Akdağ, yardım gemileriyle Gazze'ye yardıma koşmak ümidi içerisinde olan insanların, aslında bir zulme uğradıklarını belirterek, ''İnsanlığa da bir ders vermiş oldular'' dedi.
"Hiç kimseyi başkasının merhametine terk etmeyiz"
Hastaneye gelen Dışişleri Bakanı Ahmet Davutoğlu, Türkiye'ye henüz getirilemeyen Ahmet Aydan Bekar'ın yakınlarıyla görüştü.
Davutoğlu Bekar'ın yakınlarına endişelenmemeleri gerektiğini belirterek ''Sakın şöyle düşünmeyin, 'yad elde başkalarının elinde' diye düşünmeyin. Büyükelçilik görevlimiz başında bekliyor. Doktorumuz da orada bekliyor. Hiç kimseyi başkasının merhametine terk etmeyiz'' dedi.
Davutoğlu bir gazetecinin, ''Orada kalmaları ne kadar sürer?'' sorusu üzerine, yaralıların orada kalmayacağını ifade ederek, ''Bir hastamız sağlık gerekçesiyle orada kaldı. Diğer hepsi geldi. Bütün yolcular uçtu. İsrail'de hiç kimse kalmadı. Sadece bizim vatandaşımız değil, diğer ülkelerin vatandaşlarını da aldık. Hepsi geldi'' diye konuştu.
"Moraller yüksek"
Davutoğlu, yaralıları tedavi altına alındıkları Ankara Atatürk Eğitim ve Araştırma Hastanesi'nde ziyaret etti.
Ziyaretin ardından gazetecilere açıklamalarda bulunan Davutoğlu, yaralı olmayan vatandaşların 3 uçakla İstanbul'a gittiğini hatırlatarak ''Biz zaten 24 saat içinde vatandaşlarımızın hepsinin ülkemize dönmesini talep etmiştik. Bu vatandaşlarımız, bu süre dolmadan, İsrail'i terk etmiş oldular ve ülkemize intikal ettiler'' dedi.
İstanbul'a yaralı olmayan 470 yolcu gittiğini bildiren Davutoğlu, bu kişilerden 4'ünün Türkiye'den İsrail'e giden resmi heyet, 466'sının ise sivil vatandaşlar olduğunu söyledi.
Davutoğlu, İstanbul'a gidenler arasında 50-55 civarında da yabancı yolcu olduğunu bildirdi.
Yaralıların en iyi şekilde tedavi göreceklerini belirten Davutoğlu, ''Moralleri çok yüksek. Sağlık durumları daha da iyi olacak. İnşallah sağ salim en kısa zamanda yuvalarına kavuşacaklar'' diye konuştu.
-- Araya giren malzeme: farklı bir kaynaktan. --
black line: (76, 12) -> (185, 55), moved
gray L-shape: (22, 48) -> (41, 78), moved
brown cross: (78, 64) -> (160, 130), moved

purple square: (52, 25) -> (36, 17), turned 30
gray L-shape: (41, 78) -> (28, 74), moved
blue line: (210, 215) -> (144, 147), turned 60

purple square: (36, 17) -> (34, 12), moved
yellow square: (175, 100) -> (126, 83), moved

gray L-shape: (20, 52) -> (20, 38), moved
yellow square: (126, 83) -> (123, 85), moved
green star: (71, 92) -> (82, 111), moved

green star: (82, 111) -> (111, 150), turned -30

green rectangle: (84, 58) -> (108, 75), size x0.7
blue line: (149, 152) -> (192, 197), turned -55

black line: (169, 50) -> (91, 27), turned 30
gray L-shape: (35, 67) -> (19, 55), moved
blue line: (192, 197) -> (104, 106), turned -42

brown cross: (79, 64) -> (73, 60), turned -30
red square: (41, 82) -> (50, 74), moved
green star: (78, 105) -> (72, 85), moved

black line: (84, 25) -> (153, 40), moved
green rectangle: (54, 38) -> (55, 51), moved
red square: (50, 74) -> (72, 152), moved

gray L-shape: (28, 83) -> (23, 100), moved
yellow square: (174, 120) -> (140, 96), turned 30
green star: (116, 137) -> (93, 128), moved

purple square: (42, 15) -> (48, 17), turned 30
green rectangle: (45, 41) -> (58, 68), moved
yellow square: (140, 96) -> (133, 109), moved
"Sonuna kadar takip edeceğiz"
Ziyaretin ardından gazetecilerin sorularını yanıtlayan Davutoğlu, bir gazetecinin, hastane önünde bekleyenlerden bazılarının, yakınlarının gelmediğini belirttiklerini söylemesi üzerine, Telaviv'deki havaalanından hareket ederken ambulans uçakla gelmesi gereken yaralıların özel uçaklarla getirildiğini söyledi.
Hafif yaralı ya da yaralı olmayan bazı kişilerin İstanbul'a giden diğer 3 uçakta olabileceğini kaydeden Davutoğlu, ''Dolayısıyla şu anda bu anlamda telaş etmenin bir gereği yok'' dedi.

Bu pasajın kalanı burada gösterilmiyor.